Детство помнится хорошо: бабушка Дуня, ее теплые руки, колени… Мама, отец, школьные годы — все это хутор, все доброе. Теплое. Лишь собственное имя ему не нравилось: Аника да Аникуша. И он в школе просил звать его Алексеем, на Аникея отзываясь лишь дома.
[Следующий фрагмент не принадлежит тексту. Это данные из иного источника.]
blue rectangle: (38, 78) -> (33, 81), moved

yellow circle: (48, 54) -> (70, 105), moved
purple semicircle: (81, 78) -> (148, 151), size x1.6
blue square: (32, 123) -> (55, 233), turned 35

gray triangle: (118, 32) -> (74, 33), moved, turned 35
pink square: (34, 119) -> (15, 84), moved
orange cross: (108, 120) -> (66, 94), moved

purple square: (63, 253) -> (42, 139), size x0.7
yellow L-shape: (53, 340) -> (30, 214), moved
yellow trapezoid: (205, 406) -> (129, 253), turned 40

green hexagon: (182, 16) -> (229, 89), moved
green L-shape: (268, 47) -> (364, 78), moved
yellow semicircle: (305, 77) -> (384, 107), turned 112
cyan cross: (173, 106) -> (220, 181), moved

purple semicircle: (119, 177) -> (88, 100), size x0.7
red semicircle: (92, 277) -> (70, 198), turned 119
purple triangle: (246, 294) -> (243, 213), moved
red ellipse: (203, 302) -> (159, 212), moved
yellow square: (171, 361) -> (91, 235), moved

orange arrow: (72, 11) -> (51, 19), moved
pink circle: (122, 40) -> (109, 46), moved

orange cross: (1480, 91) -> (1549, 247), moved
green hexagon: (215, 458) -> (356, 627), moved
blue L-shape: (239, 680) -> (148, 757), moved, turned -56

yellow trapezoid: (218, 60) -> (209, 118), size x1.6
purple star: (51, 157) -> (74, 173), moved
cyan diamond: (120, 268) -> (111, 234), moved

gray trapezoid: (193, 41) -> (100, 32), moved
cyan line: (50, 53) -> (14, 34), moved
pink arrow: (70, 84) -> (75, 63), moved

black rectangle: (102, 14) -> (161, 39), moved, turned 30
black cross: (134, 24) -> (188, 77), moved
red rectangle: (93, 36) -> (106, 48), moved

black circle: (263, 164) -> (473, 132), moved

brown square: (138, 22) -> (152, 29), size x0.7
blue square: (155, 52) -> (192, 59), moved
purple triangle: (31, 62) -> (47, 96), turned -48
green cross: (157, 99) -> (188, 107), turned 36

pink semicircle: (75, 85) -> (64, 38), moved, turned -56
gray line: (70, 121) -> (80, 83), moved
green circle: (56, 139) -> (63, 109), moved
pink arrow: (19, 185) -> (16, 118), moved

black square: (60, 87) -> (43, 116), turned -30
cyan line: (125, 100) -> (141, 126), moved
Но повзрослев, понял и принял ныне редкое, звучное имя свое — Аникей.
Армия, завод, женитьба — все это долго, но кажется теперь, из дня сегодняшнего словно каким-то промельком и уже вроде забыто. Хотя добрый десяток лет отработал. Сначала кузнецом, тяжелые заготовки ворочал. Потом — мастером. А потом…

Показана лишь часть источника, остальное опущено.